Saturday, August 28, 2004

Woohoo! It seems that Kevin Smith is planning a sequel to the movie "Clerks"...
The sequel picks up 10 years later.

"It's about what happens when that lazy, 20-something malaise lasts into your 30s. Those dudes are kind of still mired, not in that same exact situation, but in a place where it's time to actually grow up and do something more than just sit around and dissect pop culture and talk about sex," Smith said during an interview at his Hollywood office. "It's: What happened to these dudes?"

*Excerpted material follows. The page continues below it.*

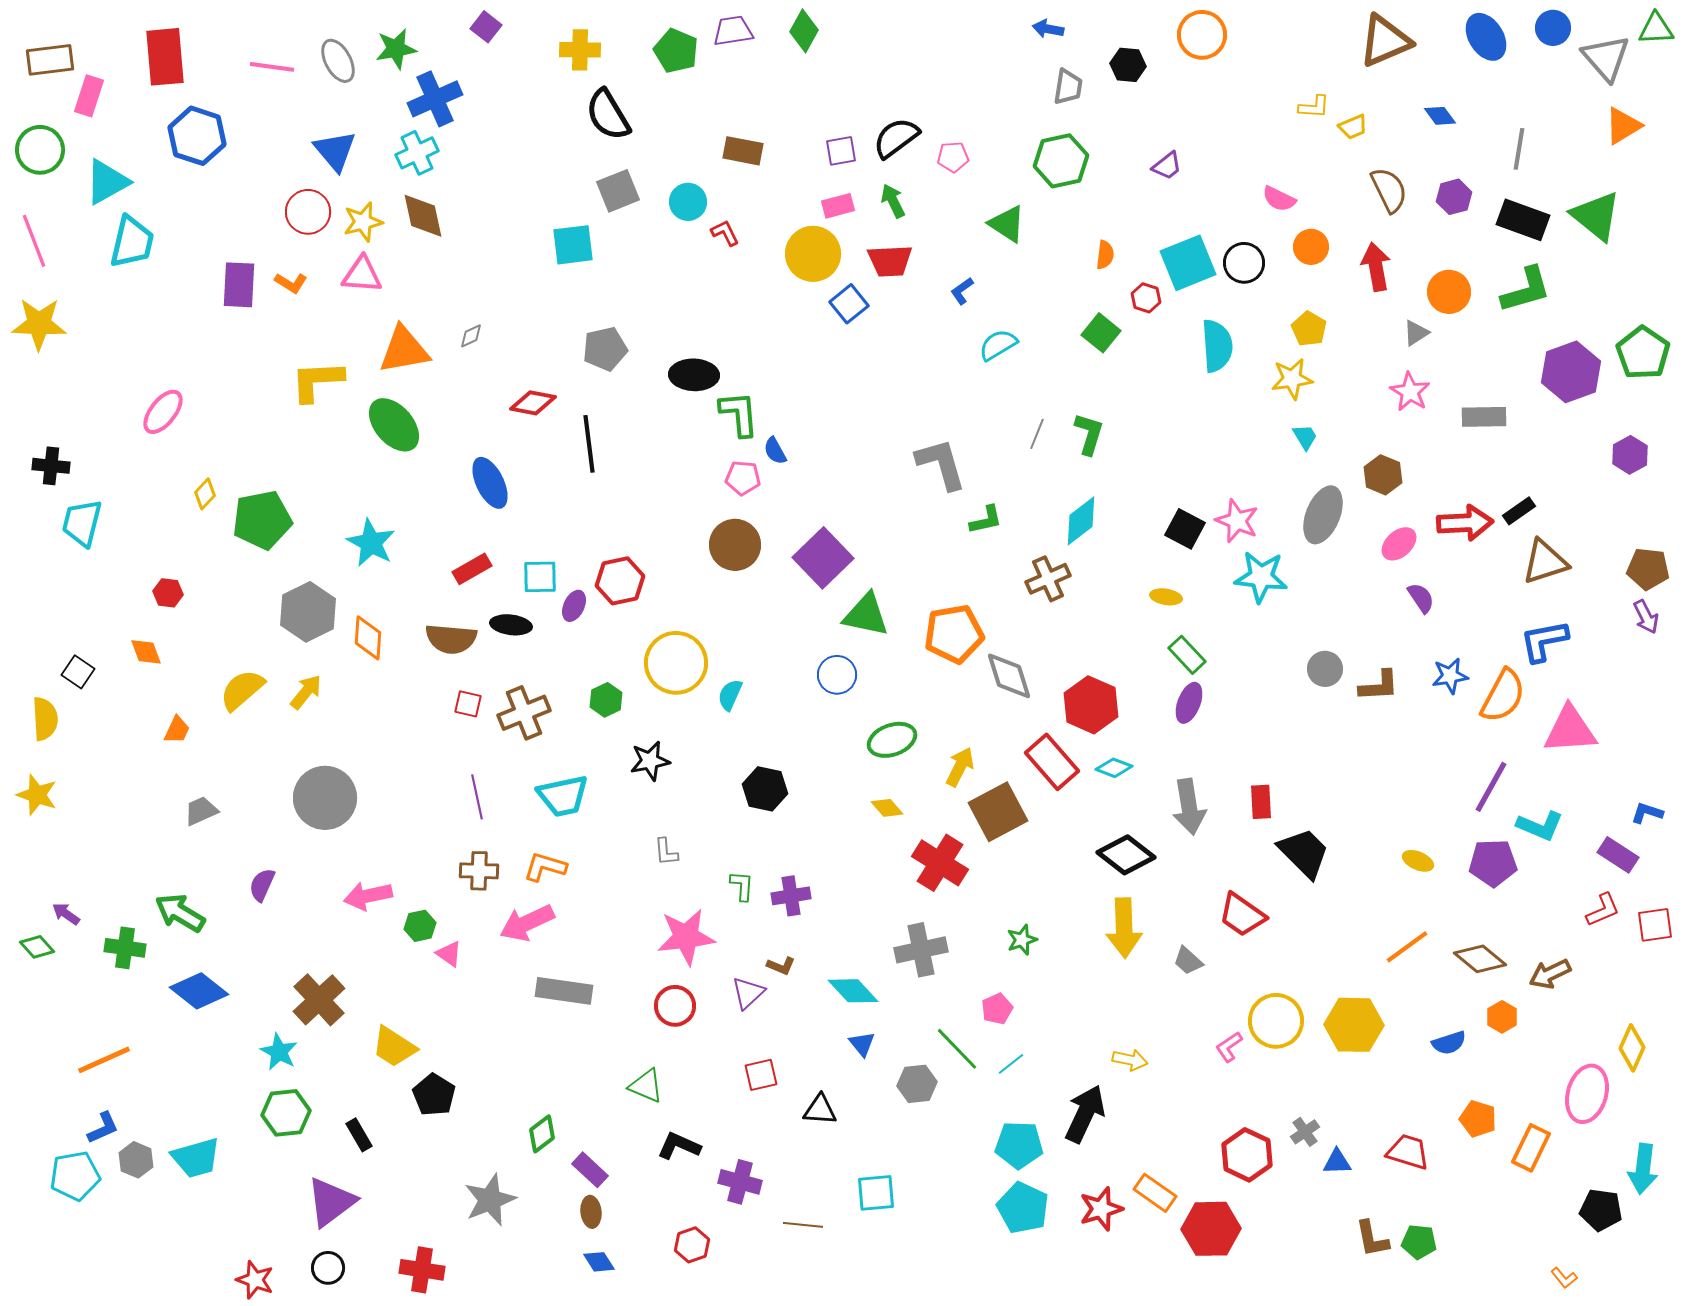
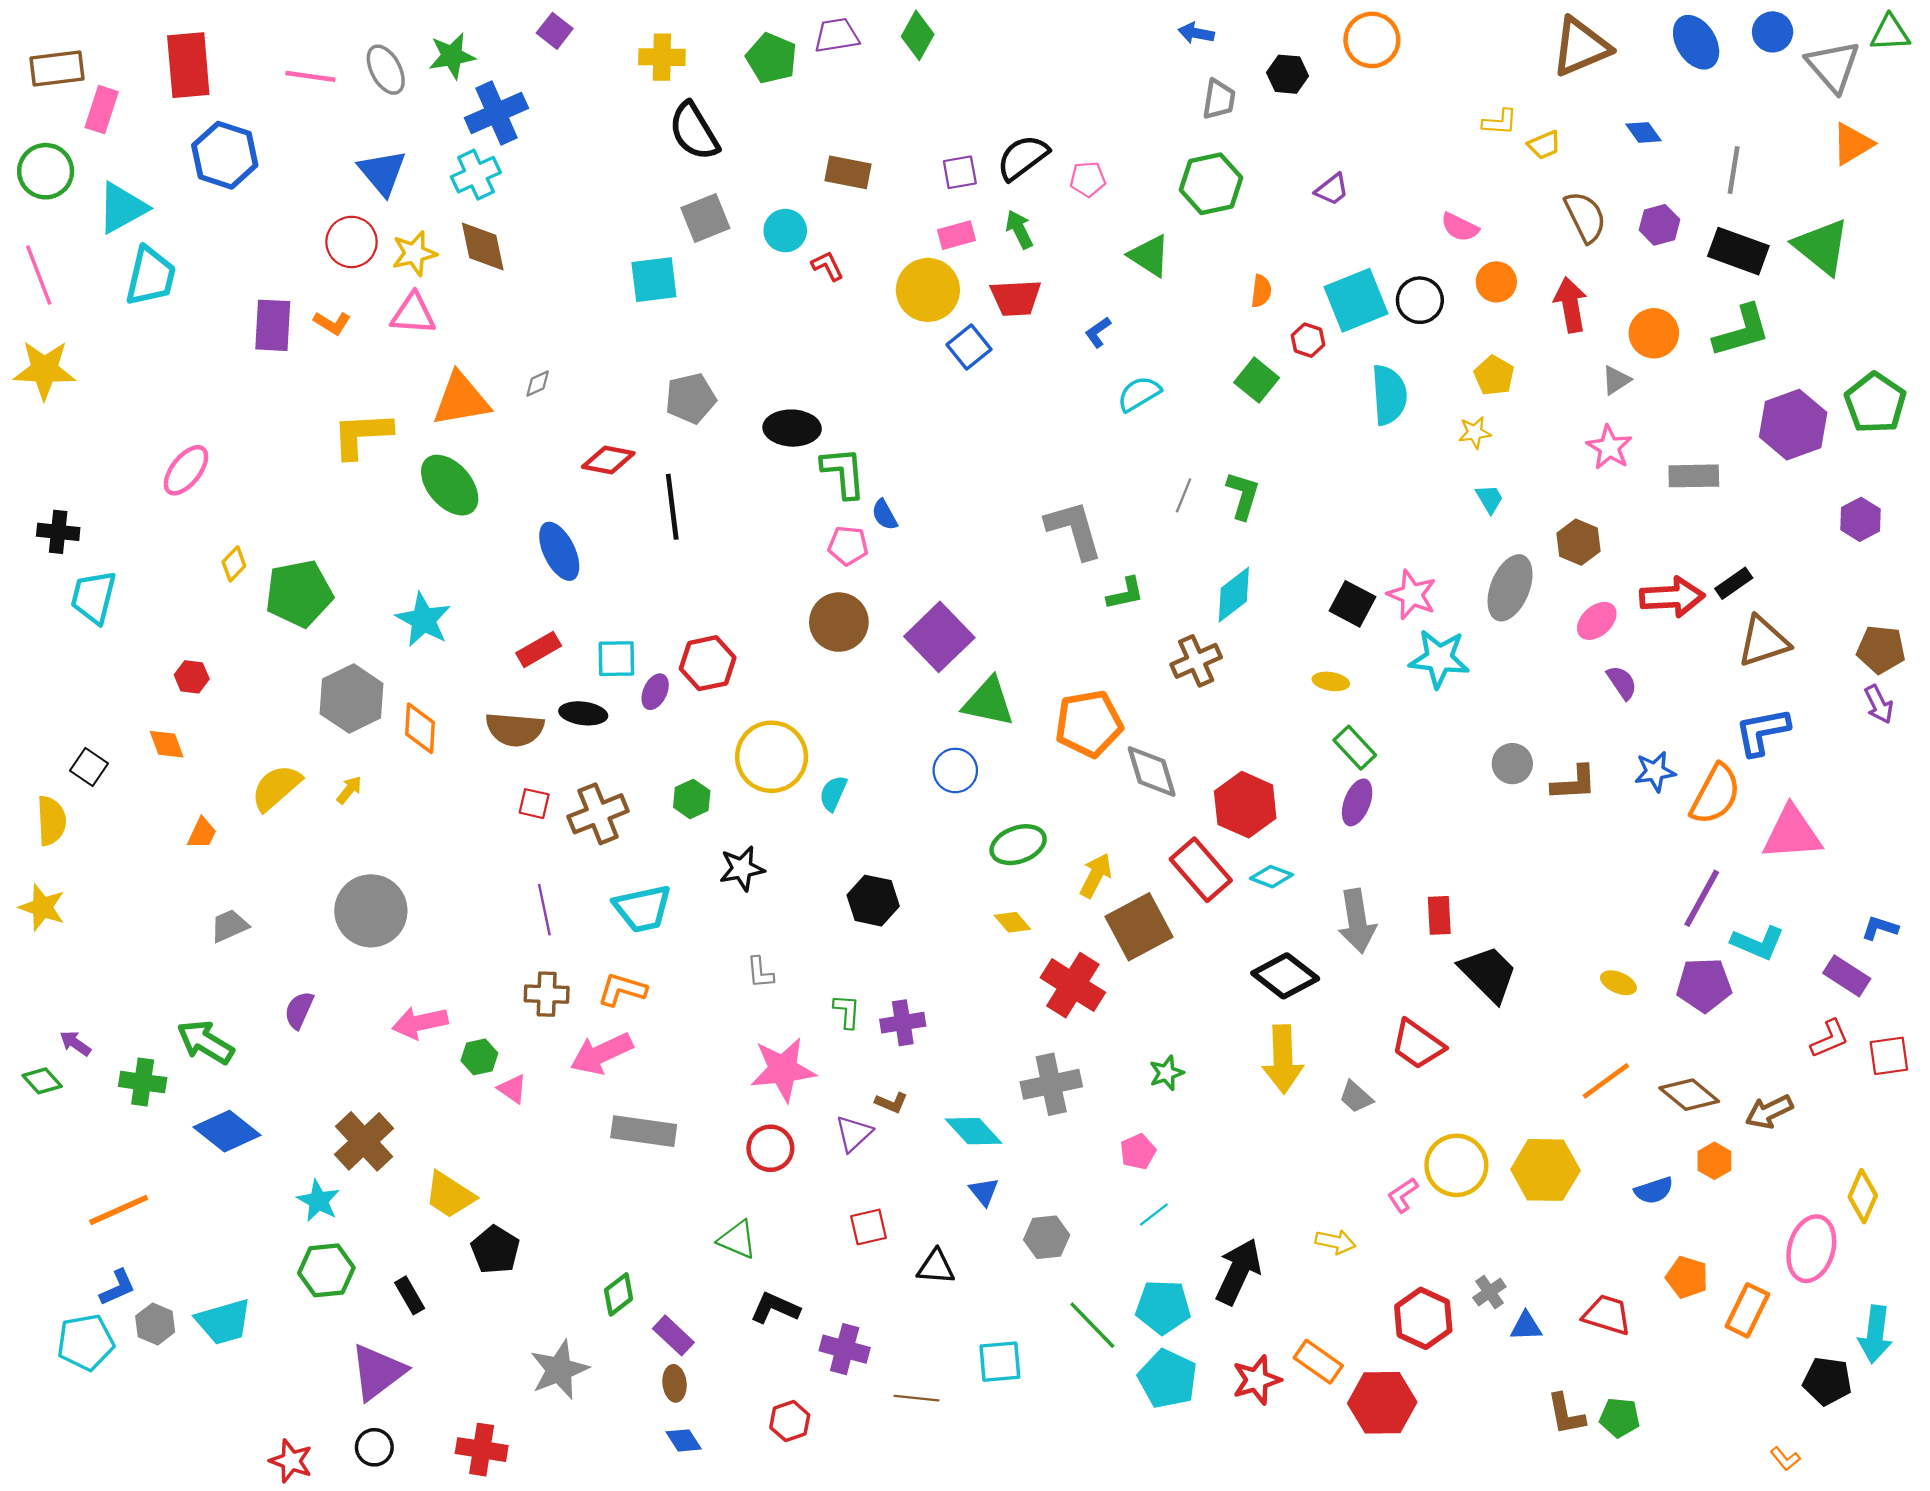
yellow star: (1292, 379) -> (1475, 433), size x0.7
yellow arrow: (306, 692) -> (349, 790), size x0.7
green line: (957, 1049) -> (1092, 1325), moved
yellow arrow: (1130, 1060) -> (1335, 1242), moved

Read the whole article...it seems that he is going to keep this a reasonably low-budget affair and he managed to sign on just about the entire original cast...so much for his promise to never make another film with Jay and Silent Bob in it!

Wednesday, August 25, 2004

A nice informative list of 12 techniques for causing yourself testicular pain. Just FYI for the vast number of men who take great pleasure in having great testicular pain inflicted upon them...freaks that they are!

Need a good laugh? Take a look at "Top 10 Most Ridiculous Black Metal Pics of All Time" and chuckle away at the absurd posturing and ridiculous costumes that are presented in a feeble and retarded attempt at looking eeeeeevil!!

Immortal takes the number two spot with this pic, and for good reason. LOOK AT THOSE FUCKING SHIN GUARDS! Since when did Satan have his own ice hockey team? Horgh wins #2 for the evil goalie look. But that's not all. What about Abbath's weapon!? What the fuck is that? It looks more like the Bat Signal than an axe. I just don't know what to think actually. Last, but not least, is Iscariah. The leather pants. The chainmail. The belt that turns said chainmail into a skirt. Ask Jonny, but I think Bennett developed that look in Commando. The only reason why this photo didn't make #1 is because of the lack of taxidermy.


Frankly, I assume that when I go to hell this is what what all the flamingly homosexual transvestites will be forced to dress as to punish them for their transgressions...

Tuesday, August 24, 2004

Well, I thought someone I know was doing pretty good by winning a bunch of appeals with a previous employer over receiving unemployment benefits...but he could learn a thing or three from this guy...

...a tribunal awarded him €3,000 and three months' salary and said the pub had been his 'dream' job. The man also told the tribunal losing his job had been devastating.


What did he do wrong? It seems that this German waiter, my new personal hero, had been warned about drinking on the job and yet continued to consume up to 100 bottles of beer per day on the job!! My hat is off to that man, especially since he worked there for 8 years...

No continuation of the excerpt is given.